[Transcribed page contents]

┄┄┄┄┄┄┄┄┄┄

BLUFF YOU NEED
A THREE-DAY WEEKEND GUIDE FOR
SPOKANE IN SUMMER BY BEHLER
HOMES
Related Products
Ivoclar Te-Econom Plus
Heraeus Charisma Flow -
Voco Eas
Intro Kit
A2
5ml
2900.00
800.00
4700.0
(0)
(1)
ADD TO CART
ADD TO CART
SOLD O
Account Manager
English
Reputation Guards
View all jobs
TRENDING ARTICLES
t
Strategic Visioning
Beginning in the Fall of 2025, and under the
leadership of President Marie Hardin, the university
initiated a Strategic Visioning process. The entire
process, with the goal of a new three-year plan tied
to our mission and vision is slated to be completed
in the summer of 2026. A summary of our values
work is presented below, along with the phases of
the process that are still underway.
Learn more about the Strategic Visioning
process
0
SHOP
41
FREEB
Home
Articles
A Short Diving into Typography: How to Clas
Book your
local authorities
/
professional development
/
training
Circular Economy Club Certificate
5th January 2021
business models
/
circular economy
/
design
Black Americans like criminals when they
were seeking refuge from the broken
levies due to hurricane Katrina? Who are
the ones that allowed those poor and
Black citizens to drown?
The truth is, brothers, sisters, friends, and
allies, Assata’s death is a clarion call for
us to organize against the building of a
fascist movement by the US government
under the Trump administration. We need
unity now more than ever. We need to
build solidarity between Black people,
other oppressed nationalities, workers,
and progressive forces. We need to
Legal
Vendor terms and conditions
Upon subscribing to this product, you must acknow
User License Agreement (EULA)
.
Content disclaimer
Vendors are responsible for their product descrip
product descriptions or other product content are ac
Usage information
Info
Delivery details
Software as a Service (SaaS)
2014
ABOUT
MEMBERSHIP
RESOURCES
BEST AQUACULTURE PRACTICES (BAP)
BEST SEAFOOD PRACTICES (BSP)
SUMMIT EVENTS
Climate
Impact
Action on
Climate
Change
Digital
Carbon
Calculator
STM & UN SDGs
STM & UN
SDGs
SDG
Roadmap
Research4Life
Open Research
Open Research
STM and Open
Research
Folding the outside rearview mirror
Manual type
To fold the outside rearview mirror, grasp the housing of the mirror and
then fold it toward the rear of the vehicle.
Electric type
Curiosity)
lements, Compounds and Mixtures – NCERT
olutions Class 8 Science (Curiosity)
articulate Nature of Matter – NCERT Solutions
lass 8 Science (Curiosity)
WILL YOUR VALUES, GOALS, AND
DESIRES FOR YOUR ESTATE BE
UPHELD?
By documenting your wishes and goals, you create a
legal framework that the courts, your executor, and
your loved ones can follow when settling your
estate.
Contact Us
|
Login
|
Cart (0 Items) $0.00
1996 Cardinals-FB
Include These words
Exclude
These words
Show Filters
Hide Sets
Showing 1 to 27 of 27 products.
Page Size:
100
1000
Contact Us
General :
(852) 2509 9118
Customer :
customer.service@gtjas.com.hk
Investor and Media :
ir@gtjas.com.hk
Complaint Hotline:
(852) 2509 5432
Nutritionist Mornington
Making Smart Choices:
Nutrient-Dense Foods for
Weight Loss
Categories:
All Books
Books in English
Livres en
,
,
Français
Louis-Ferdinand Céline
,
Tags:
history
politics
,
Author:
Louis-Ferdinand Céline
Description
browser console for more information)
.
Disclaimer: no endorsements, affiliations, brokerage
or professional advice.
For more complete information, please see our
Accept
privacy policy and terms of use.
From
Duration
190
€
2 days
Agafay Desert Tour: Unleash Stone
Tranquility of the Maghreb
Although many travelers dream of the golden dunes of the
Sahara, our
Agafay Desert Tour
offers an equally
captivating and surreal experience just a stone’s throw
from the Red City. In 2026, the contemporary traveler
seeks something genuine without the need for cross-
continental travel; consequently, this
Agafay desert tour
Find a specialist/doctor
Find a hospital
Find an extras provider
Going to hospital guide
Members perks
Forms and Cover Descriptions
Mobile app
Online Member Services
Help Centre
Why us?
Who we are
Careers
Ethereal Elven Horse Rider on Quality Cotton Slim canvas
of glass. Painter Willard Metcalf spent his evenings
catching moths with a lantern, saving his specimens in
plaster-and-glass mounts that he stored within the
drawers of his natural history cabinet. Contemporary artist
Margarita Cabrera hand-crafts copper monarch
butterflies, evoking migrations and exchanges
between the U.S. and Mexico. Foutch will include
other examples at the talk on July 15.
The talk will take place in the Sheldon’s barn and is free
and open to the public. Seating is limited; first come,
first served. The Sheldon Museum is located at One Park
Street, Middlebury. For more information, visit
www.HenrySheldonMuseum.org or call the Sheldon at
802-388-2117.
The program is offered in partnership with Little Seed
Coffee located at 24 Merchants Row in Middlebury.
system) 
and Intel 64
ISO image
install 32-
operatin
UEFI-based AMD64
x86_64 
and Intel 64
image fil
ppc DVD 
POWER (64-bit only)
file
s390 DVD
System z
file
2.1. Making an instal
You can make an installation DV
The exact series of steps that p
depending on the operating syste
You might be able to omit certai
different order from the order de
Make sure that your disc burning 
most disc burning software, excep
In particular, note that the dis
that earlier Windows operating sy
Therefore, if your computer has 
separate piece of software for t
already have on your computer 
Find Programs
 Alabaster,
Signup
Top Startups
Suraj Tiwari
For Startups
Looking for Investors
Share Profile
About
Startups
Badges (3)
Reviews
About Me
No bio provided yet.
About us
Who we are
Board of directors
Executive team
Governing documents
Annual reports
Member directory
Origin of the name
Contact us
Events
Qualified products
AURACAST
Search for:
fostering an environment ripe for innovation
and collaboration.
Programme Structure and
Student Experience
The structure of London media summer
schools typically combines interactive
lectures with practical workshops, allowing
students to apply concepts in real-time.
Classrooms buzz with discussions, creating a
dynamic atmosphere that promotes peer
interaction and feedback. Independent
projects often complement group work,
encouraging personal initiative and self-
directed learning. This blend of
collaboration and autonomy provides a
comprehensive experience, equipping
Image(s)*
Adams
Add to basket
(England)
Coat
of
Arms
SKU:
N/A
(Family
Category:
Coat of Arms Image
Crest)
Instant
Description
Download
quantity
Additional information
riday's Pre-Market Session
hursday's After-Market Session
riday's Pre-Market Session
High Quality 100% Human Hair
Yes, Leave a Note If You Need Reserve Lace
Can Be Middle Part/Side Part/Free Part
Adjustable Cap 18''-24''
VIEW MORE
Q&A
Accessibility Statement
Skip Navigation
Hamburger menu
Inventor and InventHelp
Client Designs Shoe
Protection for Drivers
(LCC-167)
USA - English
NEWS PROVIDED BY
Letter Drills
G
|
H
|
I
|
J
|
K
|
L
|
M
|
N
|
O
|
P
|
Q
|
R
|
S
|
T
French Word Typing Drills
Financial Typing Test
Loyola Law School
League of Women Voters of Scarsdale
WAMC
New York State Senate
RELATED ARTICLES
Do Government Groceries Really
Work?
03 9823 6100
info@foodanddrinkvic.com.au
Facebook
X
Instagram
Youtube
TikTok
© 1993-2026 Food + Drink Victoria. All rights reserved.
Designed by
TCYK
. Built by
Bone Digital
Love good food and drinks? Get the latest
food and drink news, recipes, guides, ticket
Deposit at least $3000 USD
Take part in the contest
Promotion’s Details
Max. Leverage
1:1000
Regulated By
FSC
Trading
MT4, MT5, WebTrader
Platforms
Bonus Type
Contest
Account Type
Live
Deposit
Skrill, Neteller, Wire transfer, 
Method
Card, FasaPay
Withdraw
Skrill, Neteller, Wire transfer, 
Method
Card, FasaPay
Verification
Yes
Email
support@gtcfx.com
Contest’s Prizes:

┄┄┄┄┄┄┄┄┄┄

▸ **WHAT IS NEEDED**: All entries should be transcribed verbatim.

▸ **RESPONSE**:
BLUFF YOU NEED
A THREE-DAY WEEKEND GUIDE FOR
SPOKANE IN SUMMER BY BEHLER
HOMES
Related Products
Ivoclar Te-Econom Plus
Heraeus Charisma Flow -
Voco Eas
Intro Kit
A2
5ml
2900.00
800.00
4700.0
(0)
(1)
ADD TO CART
ADD TO CART
SOLD O
Account Manager
English
Reputation Guards
View all jobs
TRENDING ARTICLES
t
Strategic Visioning
Beginning in the Fall of 2025, and under the
leadership of President Marie Hardin, the university
initiated a Strategic Visioning process. The entire
process, with the goal of a new three-year plan tied
to our mission and vision is slated to be completed
in the summer of 2026. A summary of our values
work is presented below, along with the phases of
the process that are still underway.
Learn more about the Strategic Visioning
process
0
SHOP
41
FREEB
Home
Articles
A Short Diving into Typography: How to Clas
Book your
local authorities
/
professional development
/
training
Circular Economy Club Certificate
5th January 2021
business models
/
circular economy
/
design
Black Americans like criminals when they
were seeking refuge from the broken
levies due to hurricane Katrina? Who are
the ones that allowed those poor and
Black citizens to drown?
The truth is, brothers, sisters, friends, and
allies, Assata’s death is a clarion call for
us to organize against the building of a
fascist movement by the US government
under the Trump administration. We need
unity now more than ever. We need to
build solidarity between Black people,
other oppressed nationalities, workers,
and progressive forces. We need to
Legal
Vendor terms and conditions
Upon subscribing to this product, you must acknow
User License Agreement (EULA)
.
Content disclaimer
Vendors are responsible for their product descrip
product descriptions or other product content are ac
Usage information
Info
Delivery details
Software as a Service (SaaS)
2014
ABOUT
MEMBERSHIP
RESOURCES
BEST AQUACULTURE PRACTICES (BAP)
BEST SEAFOOD PRACTICES (BSP)
SUMMIT EVENTS
Climate
Impact
Action on
Climate
Change
Digital
Carbon
Calculator
STM & UN SDGs
STM & UN
SDGs
SDG
Roadmap
Research4Life
Open Research
Open Research
STM and Open
Research
Folding the outside rearview mirror
Manual type
To fold the outside rearview mirror, grasp the housing of the mirror and
then fold it toward the rear of the vehicle.
Electric type
Curiosity)
lements, Compounds and Mixtures – NCERT
olutions Class 8 Science (Curiosity)
articulate Nature of Matter – NCERT Solutions
lass 8 Science (Curiosity)
WILL YOUR VALUES, GOALS, AND
DESIRES FOR YOUR ESTATE BE
UPHELD?
By documenting your wishes and goals, you create a
legal framework that the courts, your executor, and
your loved ones can follow when settling your
estate.
Contact Us
|
Login
|
Cart (0 Items) $0.00
1996 Cardinals-FB
Include These words
Exclude
These words
Show Filters
Hide Sets
Showing 1 to 27 of 27 products.
Page Size:
100
1000
Contact Us
General :
(852) 2509 9118
Customer :
customer.service@gtjas.com.hk
Investor and Media :
ir@gtjas.com.hk
Complaint Hotline:
(852) 2509 5432
Nutritionist Mornington
Making Smart Choices:
Nutrient-Dense Foods for
Weight Loss
Categories:
All Books
Books in English
Livres en
,
,
Français
Louis-Ferdinand Céline
,
Tags:
history
politics
,
Author:
Louis-Ferdinand Céline
Description
browser console for more information)
.
Disclaimer: no endorsements, affiliations, brokerage
or professional advice.
For more complete information, please see our
Accept
privacy policy and terms of use.
From
Duration
190
€
2 days
Agafay Desert Tour: Unleash Stone
Tranquility of the Maghreb
Although many travelers dream of the golden dunes of the
Sahara, our
Agafay Desert Tour
offers an equally
captivating and surreal experience just a stone’s throw
from the Red City. In 2026, the contemporary traveler
seeks something genuine without the need for cross-
continental travel; consequently, this
Agafay desert tour
Find a specialist/doctor
Find a hospital
Find an extras provider
Going to hospital guide
Members perks
Forms and Cover Descriptions
Mobile app
Online Member Services
Help Centre
Why us?
Who we are
Careers
Ethereal Elven Horse Rider on Quality Cotton Slim canvas
of glass. Painter Willard Metcalf spent his evenings
catching moths with a lantern, saving his specimens in
plaster-and-glass mounts that he stored within the
drawers of his natural history cabinet. Contemporary artist
Margarita Cabrera hand-crafts copper monarch
butterflies, evoking migrations and exchanges
between the U.S. and Mexico. Foutch will include
other examples at the talk on July 15.
The talk will take place in the Sheldon’s barn and is free
and open to the public. Seating is limited; first come,
first served. The Sheldon Museum is located at One Park
Street, Middlebury. For more information, visit
www.HenrySheldonMuseum.org or call the Sheldon at
802-388-2117.
The program is offered in partnership with Little Seed
Coffee located at 24 Merchants Row in Middlebury.
system) 
and Intel 64
ISO image
install 32-
operatin
UEFI-based AMD64
x86_64 
and Intel 64
image fil
ppc DVD 
POWER (64-bit only)
file
s390 DVD
System z
file
2.1. Making an instal
You can make an installation DV
The exact series of steps that p
depending on the operating syste
You might be able to omit certai
different order from the order de
Make sure that your disc burning 
most disc burning software, excep
In particular, note that the dis
that earlier Windows operating sy
Therefore, if your computer has 
separate piece of software for t
already have on your computer 
Find Programs
 Alabaster,
Signup
Top Startups
Suraj Tiwari
For Startups
Looking for Investors
Share Profile
About
Startups
Badges (3)
Reviews
About Me
No bio provided yet.
About us
Who we are
Board of directors
Executive team
Governing documents
Annual reports
Member directory
Origin of the name
Contact us
Events
Qualified products
AURACAST
Search for:
fostering an environment ripe for innovation
and collaboration.
Programme Structure and
Student Experience
The structure of London media summer
schools typically combines interactive
lectures with practical workshops, allowing
students to apply concepts in real-time.
Classrooms buzz with discussions, creating a
dynamic atmosphere that promotes peer
interaction and feedback. Independent
projects often complement group work,
encouraging personal initiative and self-
directed learning. This blend of
collaboration and autonomy provides a
comprehensive experience, equipping
Image(s)*
Adams
Add to basket
(England)
Coat
of
Arms
SKU:
N/A
(Family
Category:
Coat of Arms Image
Crest)
Instant
Description
Download
quantity
Additional information
riday's Pre-Market Session
hursday's After-Market Session
riday's Pre-Market Session
High Quality 100% Human Hair
Yes, Leave a Note If You Need Reserve Lace
Can Be Middle Part/Side Part/Free Part
Adjustable Cap 18''-24''
VIEW MORE
Q&A
Accessibility Statement
Skip Navigation
Hamburger menu
Inventor and InventHelp
Client Designs Shoe
Protection for Drivers
(LCC-167)
USA - English
NEWS PROVIDED BY
Letter Drills
G
|
H
|
I
|
J
|
K
|
L
|
M
|
N
|
O
|
P
|
Q
|
R
|
S
|
T
French Word Typing Drills
Financial Typing Test
Loyola Law School
League of Women Voters of Scarsdale
WAMC
New York State Senate
RELATED ARTICLES
Do Government Groceries Really
Work?
03 9823 6100
info@foodanddrinkvic.com.au
Facebook
X
Instagram
Youtube
TikTok
© 1993-2026 Food + Drink Victoria. All rights reserved.
Designed by
TCYK
. Built by
Bone Digital
Love good food and drinks? Get the latest
food and drink news, recipes, guides, ticket
Deposit at least $3000 USD
Take part in the contest
Promotion’s Details
Max. Leverage
1:1000
Regulated By
FSC
Trading
MT4, MT5, WebTrader
Platforms
Bonus Type
Contest
Account Type
Live
Deposit
Skrill, Neteller, Wire transfer, 
Method
Card, FasaPay
Withdraw
Skrill, Neteller, Wire transfer, 
Method
Card, FasaPay
Verification
Yes
Email
support@gtcfx.com
Contest’s Prizes:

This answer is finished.